Dziś kluczowym europejskim dostawcą miedzi, metalu, który znalazł się na unijnej liście surowców krytycznych, jest grupa KGHM. Przy okazji jej produkcji pozyskuje się również nikiel, platynę i pallad. Koncern informuje, że wszystkie te metale są pozyskiwane na etapie wydobycia, wzbogacenia i przetopu koncentratów własnych i importowanych. Tylko miedź zapewnia jednak koncernowi istotne wpływy. Jej eksploatowane pokłady szacowane są obecnie na kilkanaście milionów ton.

W ostatnich latach KGHM sukcesywnie rozpoznaje i dokumentuje nowe partie złóż rud miedzi w rejonie lubińsko-głogowskim. „Dzięki temu pozyskano w 2017 r. koncesję na wydobywanie złoża rud miedzi z obszaru Gaworzyce. Aktualnie jesteśmy w procesie pozyskiwania koncesji na wydobycie z udokumentowanego w 2022 r. złoża Retków-Grodziszcze” – podaje zespół biura prasowego KGHM-u. Dodaje, że po uzyskaniu koncesji wydobywczej eksploatacja z tego obszaru ruszy prawdopodobnie przed 2030 r. Kolejne partie nowych złóż powinny być gotowe do górniczego udostępnienia w kolejnych kilkuletnich cyklach.

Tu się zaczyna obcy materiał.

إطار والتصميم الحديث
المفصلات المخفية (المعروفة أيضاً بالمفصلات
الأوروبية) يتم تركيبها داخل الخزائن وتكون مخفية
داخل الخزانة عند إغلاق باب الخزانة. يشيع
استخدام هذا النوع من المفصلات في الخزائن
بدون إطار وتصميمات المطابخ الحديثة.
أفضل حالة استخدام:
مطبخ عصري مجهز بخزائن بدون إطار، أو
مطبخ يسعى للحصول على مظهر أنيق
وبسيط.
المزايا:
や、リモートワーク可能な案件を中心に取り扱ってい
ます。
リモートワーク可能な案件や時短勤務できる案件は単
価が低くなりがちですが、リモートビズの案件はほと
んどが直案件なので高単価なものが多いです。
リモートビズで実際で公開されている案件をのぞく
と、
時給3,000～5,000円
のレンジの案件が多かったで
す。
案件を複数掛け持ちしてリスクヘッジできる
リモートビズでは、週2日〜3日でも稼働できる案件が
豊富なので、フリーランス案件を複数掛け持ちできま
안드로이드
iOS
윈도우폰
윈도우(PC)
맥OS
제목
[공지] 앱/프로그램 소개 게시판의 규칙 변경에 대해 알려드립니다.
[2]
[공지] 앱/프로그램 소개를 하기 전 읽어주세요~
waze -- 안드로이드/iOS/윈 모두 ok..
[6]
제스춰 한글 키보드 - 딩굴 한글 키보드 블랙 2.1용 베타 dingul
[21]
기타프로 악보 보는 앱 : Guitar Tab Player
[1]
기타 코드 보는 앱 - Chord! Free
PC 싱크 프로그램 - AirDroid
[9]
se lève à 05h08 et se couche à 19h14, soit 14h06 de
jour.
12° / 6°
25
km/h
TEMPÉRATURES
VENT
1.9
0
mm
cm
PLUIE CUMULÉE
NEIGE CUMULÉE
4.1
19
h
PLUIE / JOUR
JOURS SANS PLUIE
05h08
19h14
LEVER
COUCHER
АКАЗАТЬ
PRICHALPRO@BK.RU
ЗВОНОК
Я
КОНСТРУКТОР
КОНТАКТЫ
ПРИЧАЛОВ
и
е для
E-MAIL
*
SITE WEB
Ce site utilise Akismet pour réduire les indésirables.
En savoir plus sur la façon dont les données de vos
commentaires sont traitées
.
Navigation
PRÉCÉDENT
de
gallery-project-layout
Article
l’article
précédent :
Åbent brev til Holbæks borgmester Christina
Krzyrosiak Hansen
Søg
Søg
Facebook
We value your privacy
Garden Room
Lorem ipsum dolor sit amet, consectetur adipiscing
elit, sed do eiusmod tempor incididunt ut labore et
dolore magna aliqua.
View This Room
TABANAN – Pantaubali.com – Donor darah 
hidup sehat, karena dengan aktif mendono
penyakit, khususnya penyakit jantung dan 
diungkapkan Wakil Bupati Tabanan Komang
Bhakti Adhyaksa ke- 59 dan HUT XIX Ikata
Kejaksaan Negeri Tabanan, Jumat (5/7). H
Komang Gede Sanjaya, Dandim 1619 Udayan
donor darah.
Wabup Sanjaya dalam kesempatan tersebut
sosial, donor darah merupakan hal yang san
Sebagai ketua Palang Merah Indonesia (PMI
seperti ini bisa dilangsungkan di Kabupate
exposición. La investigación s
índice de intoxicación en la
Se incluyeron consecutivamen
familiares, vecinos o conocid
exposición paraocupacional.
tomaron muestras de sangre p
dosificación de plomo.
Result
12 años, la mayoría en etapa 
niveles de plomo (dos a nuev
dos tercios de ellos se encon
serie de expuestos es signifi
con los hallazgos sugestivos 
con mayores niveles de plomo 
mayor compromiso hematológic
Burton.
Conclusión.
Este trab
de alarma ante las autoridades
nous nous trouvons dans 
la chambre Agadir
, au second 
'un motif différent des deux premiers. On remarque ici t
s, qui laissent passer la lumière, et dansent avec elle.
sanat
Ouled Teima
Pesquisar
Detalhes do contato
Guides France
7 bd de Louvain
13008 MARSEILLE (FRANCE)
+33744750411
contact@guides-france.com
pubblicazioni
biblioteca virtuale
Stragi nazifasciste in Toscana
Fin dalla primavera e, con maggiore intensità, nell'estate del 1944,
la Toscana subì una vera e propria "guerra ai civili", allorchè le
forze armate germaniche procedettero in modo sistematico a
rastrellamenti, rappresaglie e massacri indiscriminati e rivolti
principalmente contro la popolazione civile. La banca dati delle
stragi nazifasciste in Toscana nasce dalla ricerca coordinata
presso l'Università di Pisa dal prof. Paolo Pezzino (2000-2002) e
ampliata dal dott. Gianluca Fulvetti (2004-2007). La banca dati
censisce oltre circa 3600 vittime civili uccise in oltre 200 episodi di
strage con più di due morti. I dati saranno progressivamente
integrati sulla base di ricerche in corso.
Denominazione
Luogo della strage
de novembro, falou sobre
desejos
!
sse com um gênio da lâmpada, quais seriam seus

Od przeszło 15 lat koncern prowadzi prace poszukiwawczo-rozpoznawcze w coraz głębszych partiach złoża lubińsko-głogowskiego. Obecnie uzyskane koncesje eksploracyjne pozwalają mu na prowadzenie tego typu prac do 2036 r. Jednocześnie monitoruje aktywność poszukiwawczą mniejszych przedsiębiorców, przede wszystkim na Dolnym Śląsku.

KGHM jest także aktywny na rynkach zagranicznych. Obecnie prowadzi prace poszukiwawcze m.in. w ramach podpisanej w 2023 r. umowy z kanadyjską firmą Azimuth (projekt Kukamas w kanadyjskiej prowincji Quebec) oraz w chilijskim projekcie eksploracyjnym Carrizalillo. Pozostałe projekty są na bardzo wczesnym etapie, przed uruchomieniem prac terenowych. Prowadzone są też prace eksploracyjne w ramach koncesji posiadanych przez KGHM, znajdujących się przy aktywach produkcyjnych, głównie dotyczy to chilijskiej kopalni Sierra Gorda.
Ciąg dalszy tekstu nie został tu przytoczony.